Engines may operate with varying fuel blends. For example, vehicles may operate on a range of fuels supplied by the operator, ranging from pure gasoline to so-called E85 (an ethanol and gasoline blend with 85% ethanol). Various approaches are used by an engine controller to determine the fuel composition before engine operation. One approach to identifying the fuel make-up in a fuel tank is based on the shift in combustion stoichiometry caused by the varying fuel make-up. For example, at stoichiometry (e.g., as determined from the exhaust air-fuel ratio sensors), the amount of fuel delivered for the current amount of air is determined from injector characteristics. The stoichiometric ratio can then be estimated, thus enabling an ethanol content, for example, to be determined.
However, the inventors herein have recognized that while such an approach can be improved in various ways, it nevertheless remains highly susceptible to part-to-part variation and sensor drift. For example, changes in the injector characteristics can lead directly to errors in the ethanol estimate.
The above issues can be at least partially addressed by recognizing that the relationship between the fuel make-up and fuel evaporation on the engine intake ports, particularly during transient operation, can be used to infer the ethanol content of the fuel. This is because the ethanol content of the fuel affects how fuel evaporates from the puddles generated on the intake port during engine operation. Further, the effects of such fuel evaporation can be observed in the exhaust air-fuel ratio during transient operating conditions.

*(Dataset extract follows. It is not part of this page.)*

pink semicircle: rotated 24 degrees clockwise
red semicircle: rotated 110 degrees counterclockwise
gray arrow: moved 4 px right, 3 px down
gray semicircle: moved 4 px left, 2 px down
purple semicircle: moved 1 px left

One example approach for determining the fuel composition includes adjusting engine operation in response to a fuel make-up, the fuel make-up based on variation in evaporation of fuel on an engine intake port. In this way, it is possible to more accurately account for the fuel make-up by reducing sensitivity to part-to-part variability and sensor drift. Further, the fuel make-up can be learned even during transient operation so that more accurate engine control can be provided during both transient and steady state operating conditions.

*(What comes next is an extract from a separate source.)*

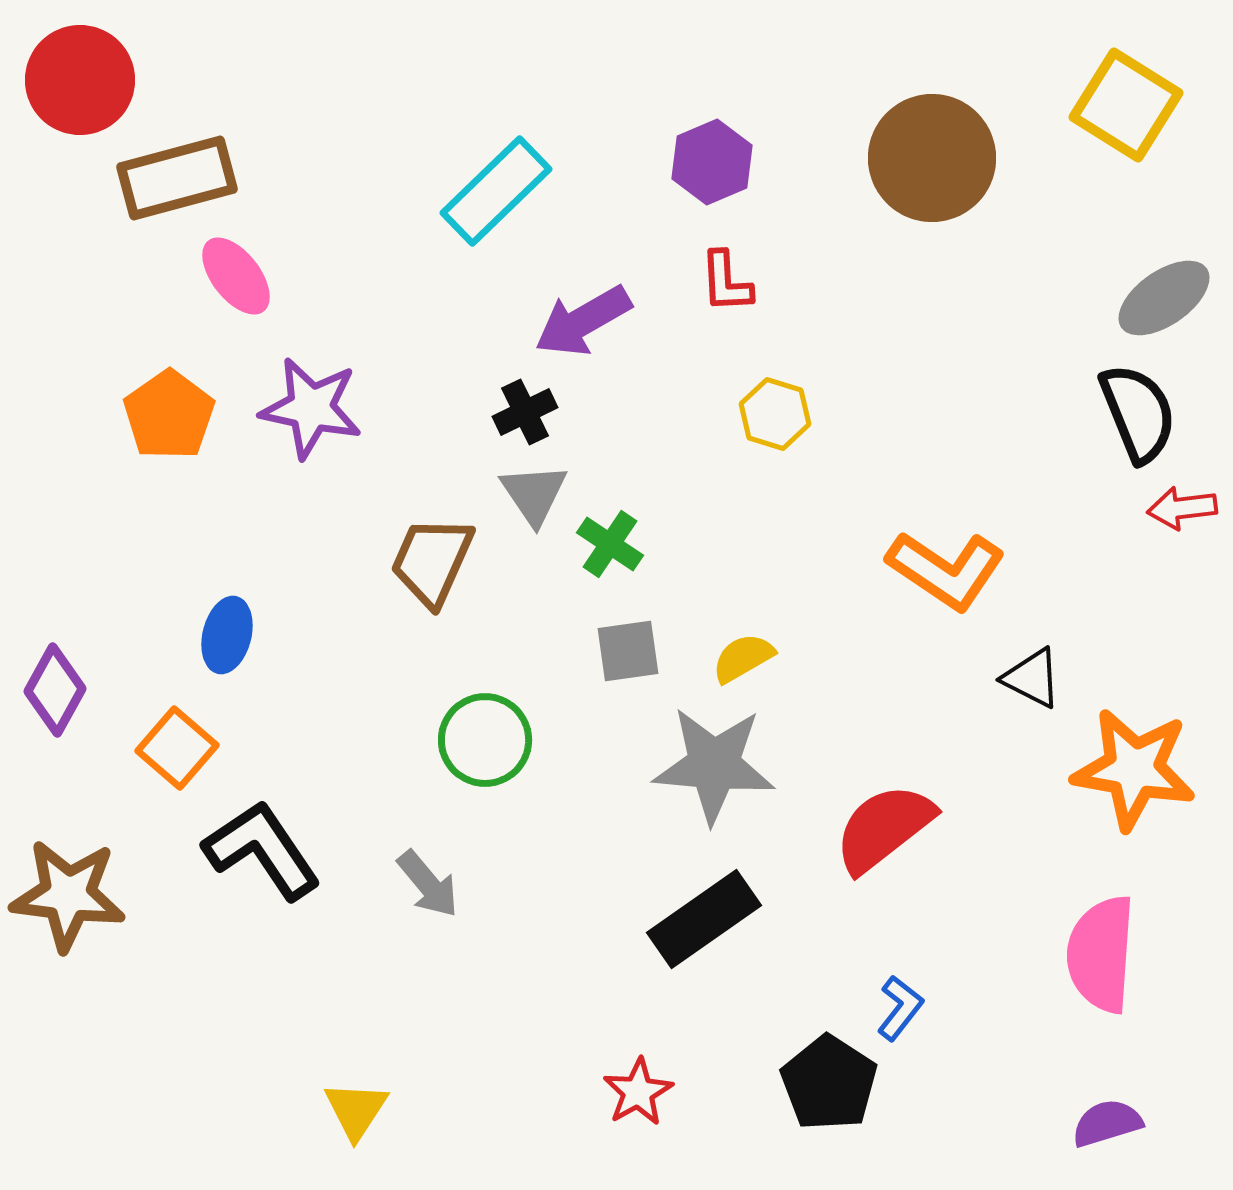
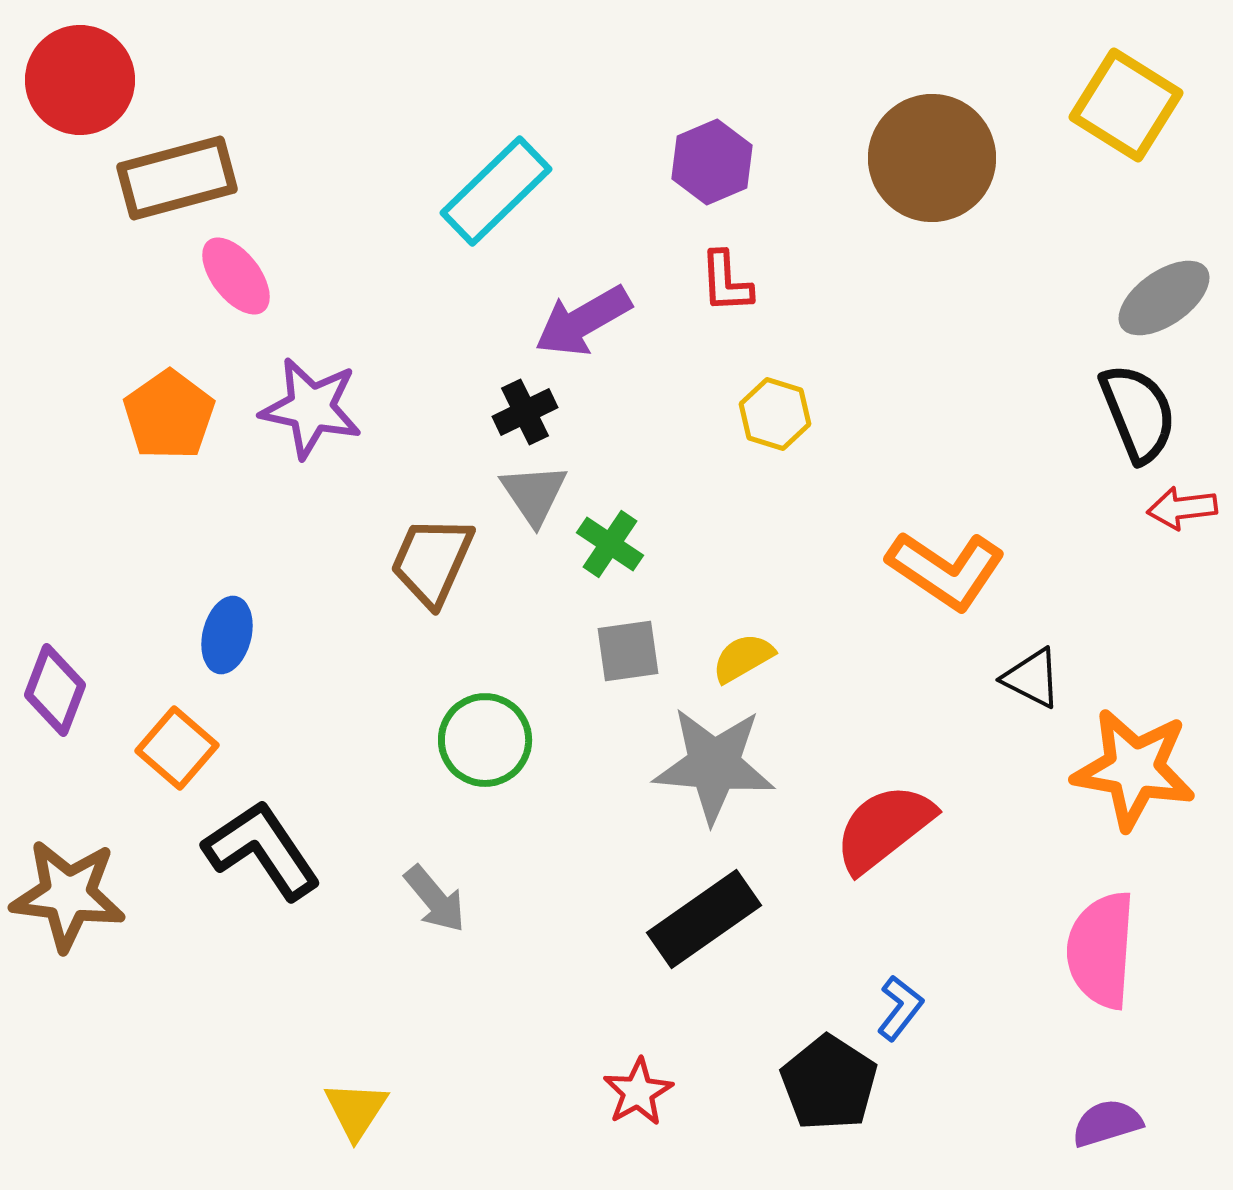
purple diamond: rotated 8 degrees counterclockwise
gray arrow: moved 7 px right, 15 px down
pink semicircle: moved 4 px up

It should be understood that the summary above is provided to introduce in simplified form a selection of concepts that are further described in the detailed description. It is not meant to identify key or essential features of the claimed subject matter, the scope of which is defined uniquely by the claims that follow the detailed description. Furthermore, the claimed subject matter is not limited to implementations that solve any disadvantages noted above or in any part of this disclosure.